The cricketer-turned-politician Imran Khan staged a five-hour televised phone-in on Sunday with private TV network “Geo” that raised 65 million rupees (760,000 dollars) and was attended by Pakistan’s leading showbiz stars.

“We will establish a supply line of hundreds and thousands of trucks to the affected areas,” said 57-year-old Khan.

“I take responsibility for all the donations.
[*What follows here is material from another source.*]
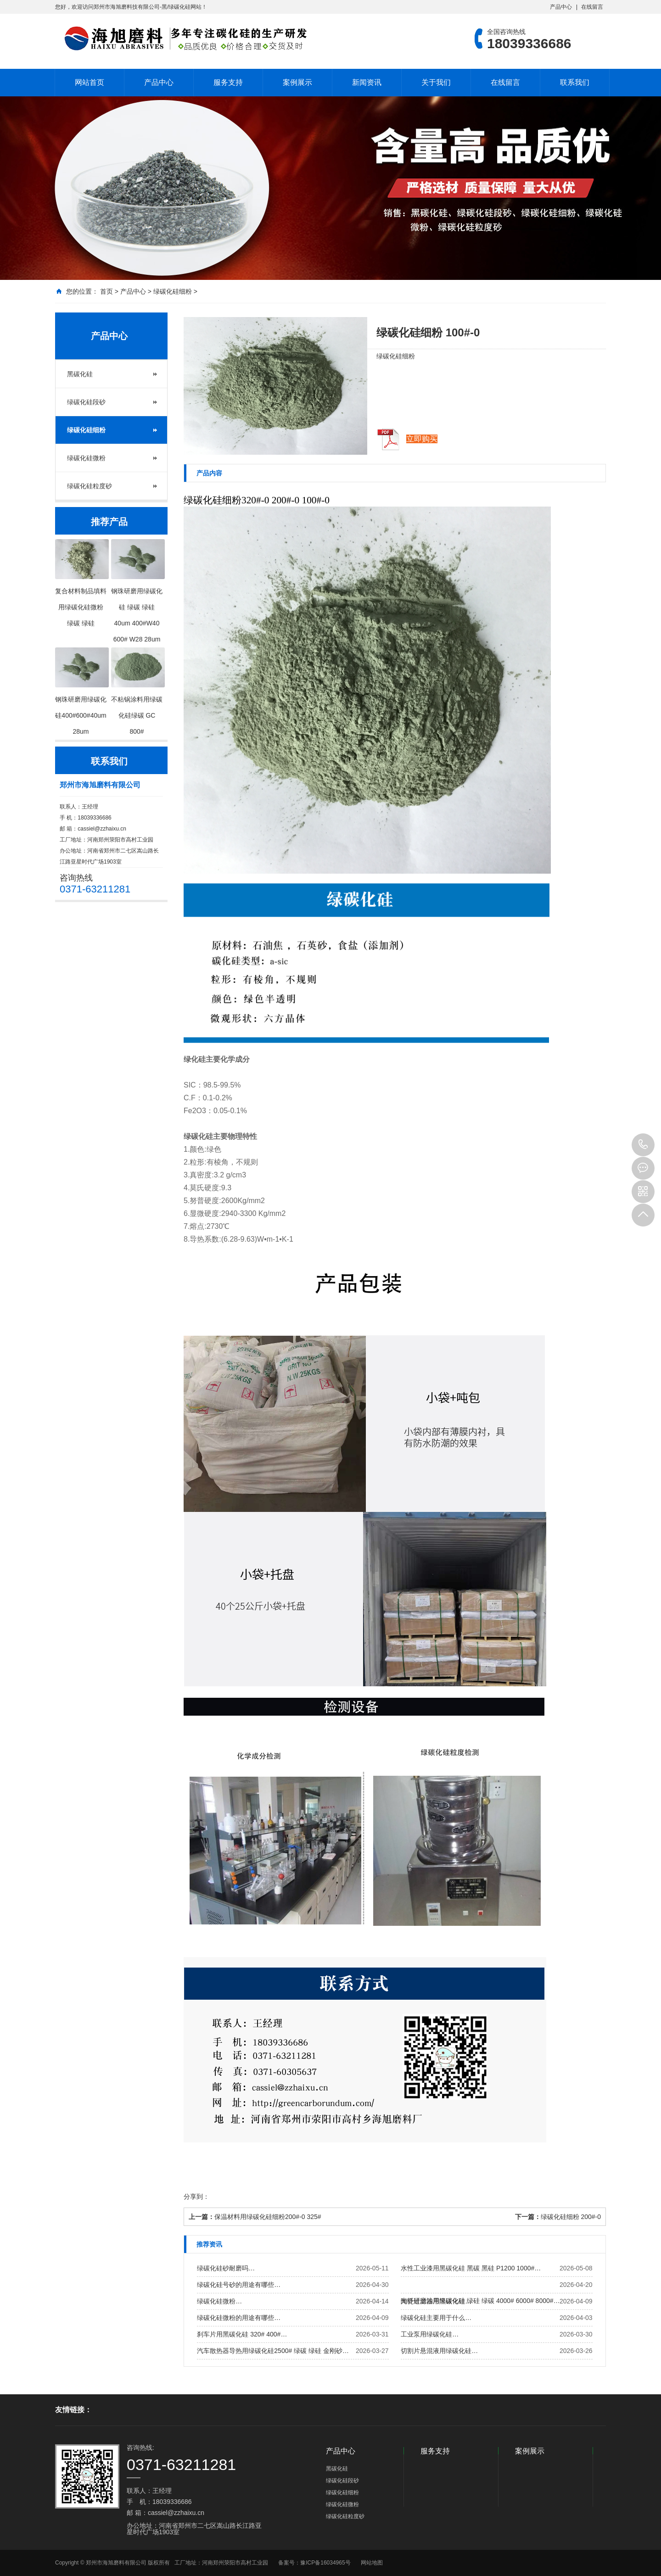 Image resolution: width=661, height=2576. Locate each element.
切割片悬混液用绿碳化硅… (439, 2350)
Not a single penny will be misused,” he said, in a thinly-veiled jab at the government’s reputation for financial mismanagement.

The National Disaster Management Authority, in charge of relief operations, said that most wanted to give directly, with many dropping off blankets, clothes and even cash at roadside collection points in major cities.

“People and private organisations have shown a willingness to provide relief goods worth millions of rupees, but the majority of them want to distribute it themselves,” said Idrees Masood, the agency’s director.

Flood survivors camping out in miserable conditions under the increasing threat of water-borne disease have staged spontaneous demonstrations, shutting some highways in protest at what they see as a lacklustre official response.

Pakistan’s media has added to the furore, with chat shows and newspaper editorials highlighting the anger triggered when President Asif Ali Zardari failed to return from an expensive European trip at the height of the crisis.

The business community has also chosen to handle its own relief efforts.

In the southern city of Karachi, the local Chamber of Commerce has set up its own relief champ housing 5,000 people and funded with 120,000 dollars so far, its president Abdul Majid Haji Muhammad told AFP.

In the eastern Punjab, Lahore Chamber of Commerce has donated food and drinking water worth nearly 240,000 dollars, while its equivalent business body in the capital Islamabad said it would construct 100 village shelters for the homeless.